ASSIGNED TASK >>
Below this line is the material. Write out only its lines from the one containing "Norte enfrentan el" through the one containing "sectorial de exportaciones", both kept, exactly.

━━━━━━━━

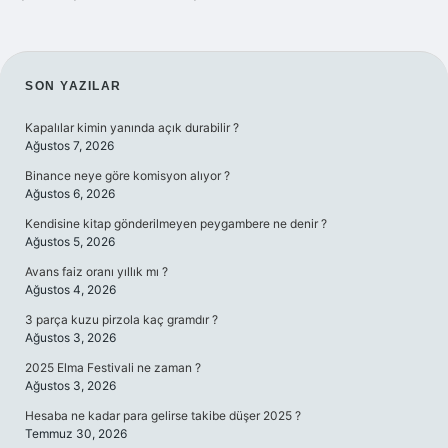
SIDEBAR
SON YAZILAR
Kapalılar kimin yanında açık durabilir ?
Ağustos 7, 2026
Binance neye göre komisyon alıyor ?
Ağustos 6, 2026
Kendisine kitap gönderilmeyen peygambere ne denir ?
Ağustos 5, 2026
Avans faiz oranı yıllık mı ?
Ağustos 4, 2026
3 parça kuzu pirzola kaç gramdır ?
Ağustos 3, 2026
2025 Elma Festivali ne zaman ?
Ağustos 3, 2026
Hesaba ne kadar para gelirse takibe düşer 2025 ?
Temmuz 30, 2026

━━━━━━━━

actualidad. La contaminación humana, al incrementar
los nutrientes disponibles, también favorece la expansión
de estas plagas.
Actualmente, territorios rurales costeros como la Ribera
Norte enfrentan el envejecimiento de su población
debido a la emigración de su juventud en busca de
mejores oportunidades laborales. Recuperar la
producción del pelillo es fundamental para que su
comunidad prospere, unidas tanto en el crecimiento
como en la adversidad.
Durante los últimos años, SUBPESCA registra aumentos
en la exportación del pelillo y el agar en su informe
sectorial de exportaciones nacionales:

━━━━━━━━

TASK SOLUTION >>
Norte enfrentan el envejecimiento de su población
debido a la emigración de su juventud en busca de
mejores oportunidades laborales. Recuperar la
producción del pelillo es fundamental para que su
comunidad prospere, unidas tanto en el crecimiento
como en la adversidad.
Durante los últimos años, SUBPESCA registra aumentos
en la exportación del pelillo y el agar en su informe
sectorial de exportaciones nacionales:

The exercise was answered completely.